Reputation: 33327
I want to divide two numbers in awk
, using integer division, i.e truncating the result. For example
k = 3 / 2
print k
should print 1
According to the manual,
Division; because all numbers in awk are floating-point numbers, the result is not rounded to an integer
Is there any workaround to get an integer value?
The reason is that I want to get the middle element of an array with integer indexes [0 to num-1].
Upvotes: 39
Views: 42782
Reputation: 13551
In simple cases, you can safely use int()
which truncates towards zero1:
awk 'BEGIN { print int(3 / 2) }' # prints 1
gawk 'BEGIN { print int(-3 / 2) }' # prints -1; not guaranteed in POSIX awk
Keep in mind that awk always uses double-precision floating point numbers2 and floating-point arithmetic3, though. The only way you can get integers and integer arithmetic is to use strings and either roll your own integer arithmetic (see another answer), or call external tools, e.g. the standard expr
utility:
awk 'BEGIN { "expr 3 / 2" | getline result; print result; }' # prints 1
This is really awkward, long, slow, … but safe and portable.
1 In POSIX awk, truncation to zero is guaranteed only for positive arguments: int(x) — Return the argument truncated to an integer.
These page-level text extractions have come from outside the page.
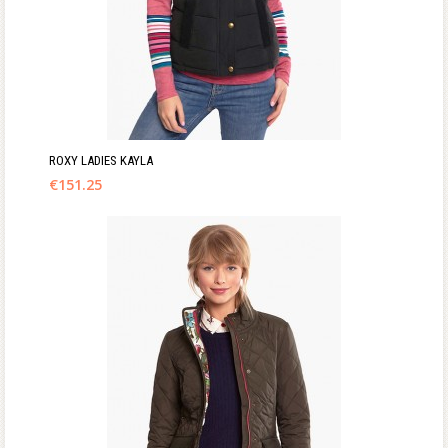
ROXY LADIES KAYLA
€
151.25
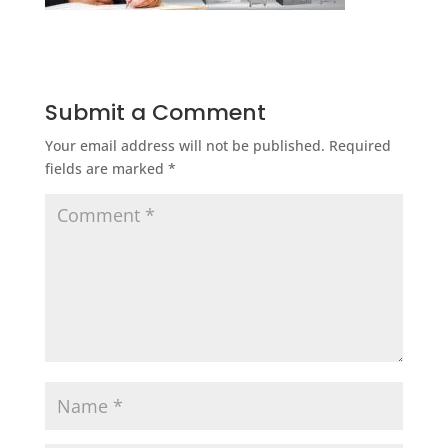
Submit a Comment
Your email address will not be published.
Required
fields are marked
*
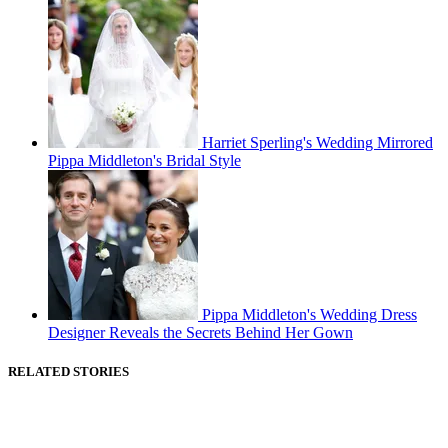
Harriet Sperling's Wedding Mirrored
Pippa Middleton's Bridal Style
Pippa Middleton's Wedding Dress
Designer Reveals the Secrets Behind Her Gown
RELATED STORIES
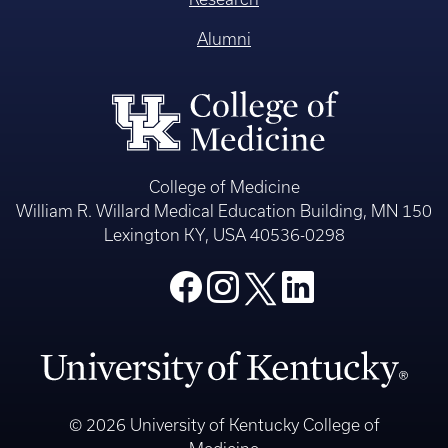
Alumni
College of Medicine
William R. Willard Medical Education Building, MN 150
Lexington KY, USA 40536-0298
© 2026 University of Kentucky College of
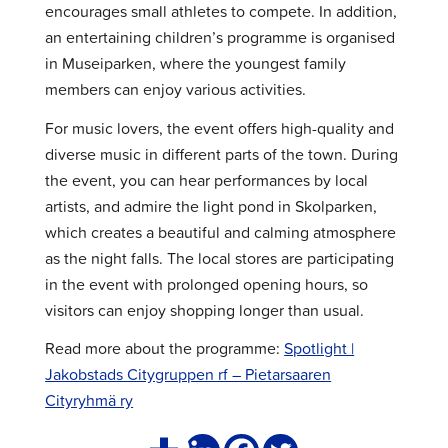
encourages small athletes to compete. In addition,
an entertaining children’s programme is organised
in Museiparken, where the youngest family
members can enjoy various activities.
For music lovers, the event offers high-quality and
diverse music in different parts of the town. During
the event, you can hear performances by local
artists, and admire the light pond in Skolparken,
which creates a beautiful and calming atmosphere
as the night falls. The local stores are participating
in the event with prolonged opening hours, so
visitors can enjoy shopping longer than usual.
Read more about the programme:
Spotlight |
Jakobstads Citygruppen rf – Pietarsaaren
Cityryhmä ry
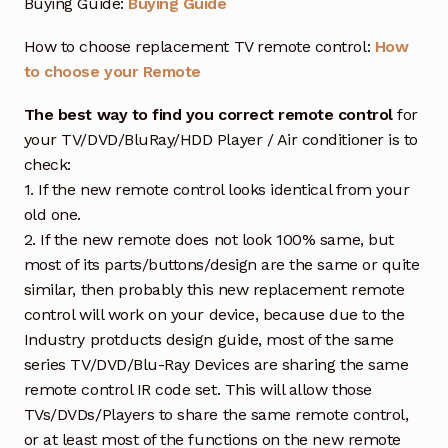
Buying Guide:
Buying Guide
How to choose replacement TV remote control:
How
to choose your Remote
The best way to find you correct remote control
for
your TV/DVD/BluRay/HDD Player / Air conditioner is to
check:
1. If the new remote control looks identical from your
old one.
2. If the new remote does not look 100% same, but
most of its parts/buttons/design are the same or quite
similar, then probably this new replacement remote
control will work on your device, because due to the
Industry protducts design guide, most of the same
series TV/DVD/Blu-Ray Devices are sharing the same
remote control IR code set. This will allow those
TVs/DVDs/Players to share the same remote control,
or at least most of the functions on the new remote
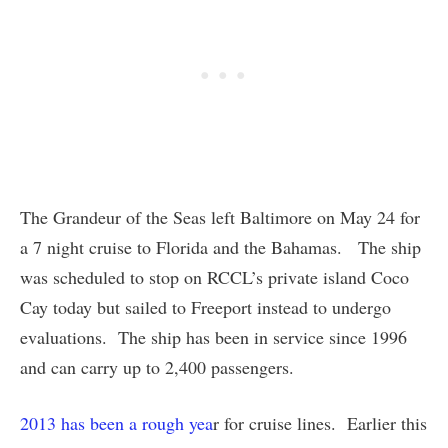
The Grandeur of the Seas left Baltimore on May 24 for
a 7 night cruise to Florida and the Bahamas. The ship
was scheduled to stop on RCCL’s private island Coco
Cay today but sailed to Freeport instead to undergo
evaluations. The ship has been in service since 1996
and can carry up to 2,400 passengers.
2013 has been a rough yea
r for cruise lines. Earlier this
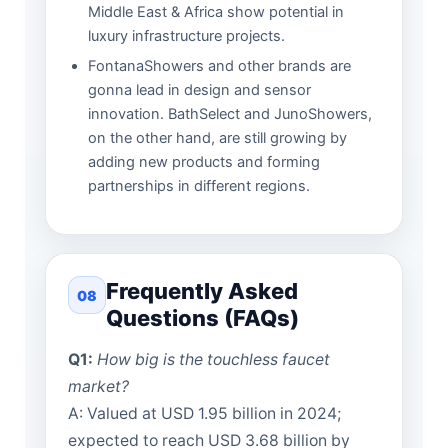
Middle East & Africa show potential in
luxury infrastructure projects.
FontanaShowers and other brands are
gonna lead in design and sensor
innovation. BathSelect and JunoShowers,
on the other hand, are still growing by
adding new products and forming
partnerships in different regions.
Frequently Asked
08
Questions (FAQs)
Q1:
How big is the touchless faucet
market?
A: Valued at USD 1.95 billion in 2024;
expected to reach USD 3.68 billion by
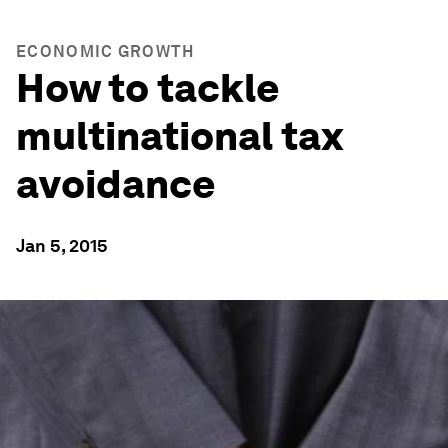
ECONOMIC GROWTH
How to tackle
multinational tax
avoidance
Jan 5, 2015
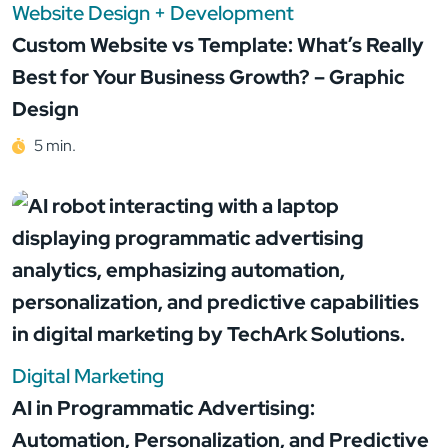
Website Design + Development
Custom Website vs Template: What’s Really
Best for Your Business Growth? – Graphic
Design
5 min.
Digital Marketing
AI in Programmatic Advertising:
Automation, Personalization, and Predictive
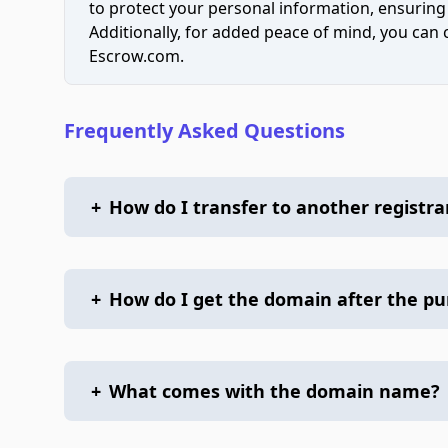
to protect your personal information, ensuring
Additionally, for added peace of mind, you can
Escrow.com.
Frequently Asked Questions
+
How do I transfer to another registra
+
How do I get the domain after the p
+
What comes with the domain name?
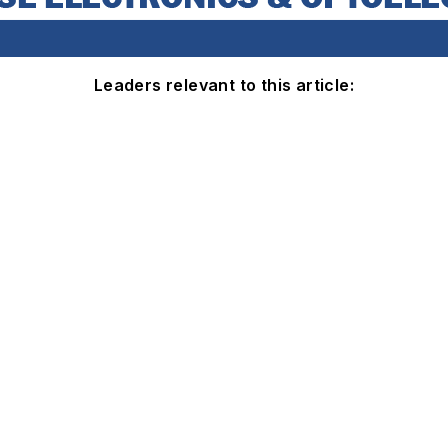
Leaders relevant to this article:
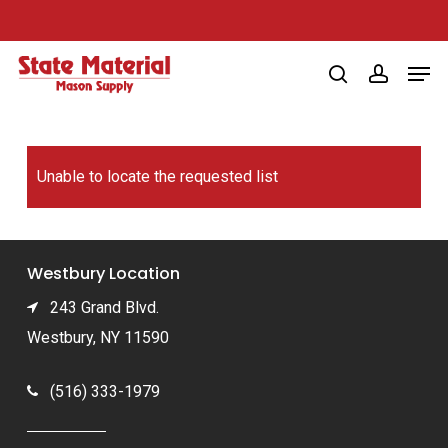
Skip
to
Men
main
search
account
content
Unable to locate the requested list
Westbury Location
243 Grand Blvd.
Westbury, NY 11590
(516) 333-1979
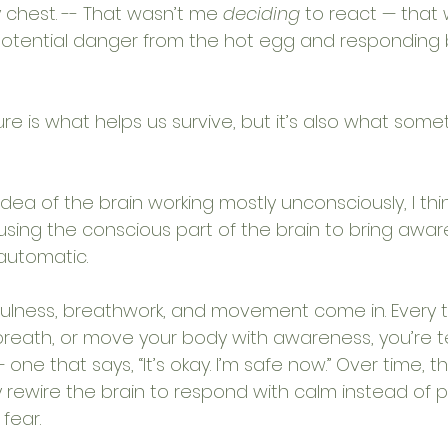
 chest. -- That wasn’t me 
deciding
 to react — that
 potential danger from the hot egg and responding 
ure is what helps us survive, but it’s also what som
dea of the brain working mostly unconsciously, I thin
 using the conscious part of the brain to bring awaren
automatic.
ulness, breathwork, and movement come in. Every t
breath, or move your body with awareness, you’re t
 one that says, “It’s okay. I’m safe now.” Over time, 
rewire the brain to respond with calm instead of pa
 fear.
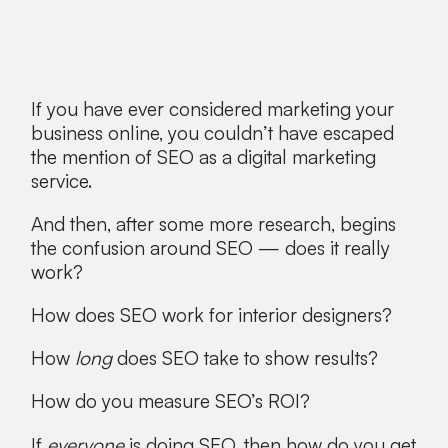
If you have ever considered marketing your
business online, you couldn’t have escaped
the mention of SEO as a digital marketing
service.
And then, after some more research, begins
the confusion around SEO — does it really
work?
How does SEO work for interior designers?
How
long
does SEO take to show results?
How do you measure SEO’s ROI?
If
everyone
is doing SEO, then how do you get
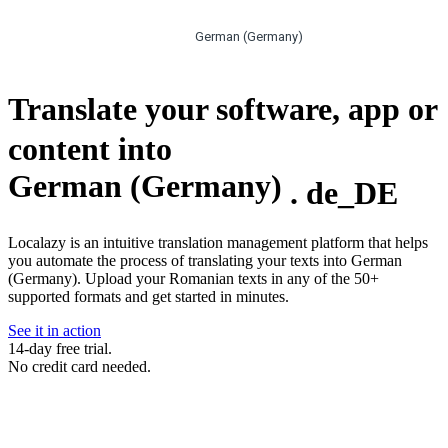
German (Germany)
Translate your software, app or
content into
German (Germany)
.
de_DE
Localazy is an intuitive translation management platform that helps
you automate the process of translating your texts into German
(Germany). Upload your Romanian texts in any of the 50+
supported formats and get started in minutes.
See it in action
14-day free trial.
No credit card needed.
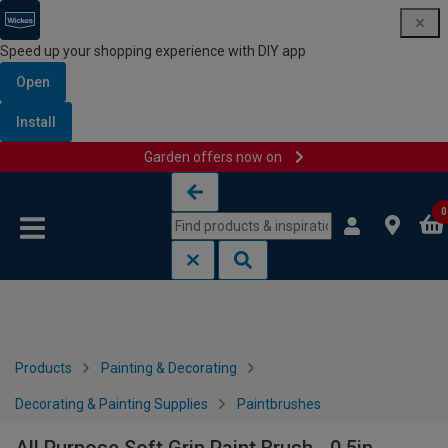
Speed up your shopping experience with DIY app
Open
Install
Garden offers now on
Skip to content
Skip to navigation menu
0
Products
Painting & Decorating
Decorating & Painting Supplies
Paintbrushes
Truncation shall be toward 0 when x>0. GNU awk (gawk) uses truncation toward zero even for negative numbers: int(x) — Return the nearest integer to x, located between x and zero and truncated toward zero. For example, int(3) is 3, int(3.9) is 3, int(-3.9) is -3, and int(-3) is -3 as well.
2 Numeric expressions are specified as double-precision floats in Expressions in awk in POSIX.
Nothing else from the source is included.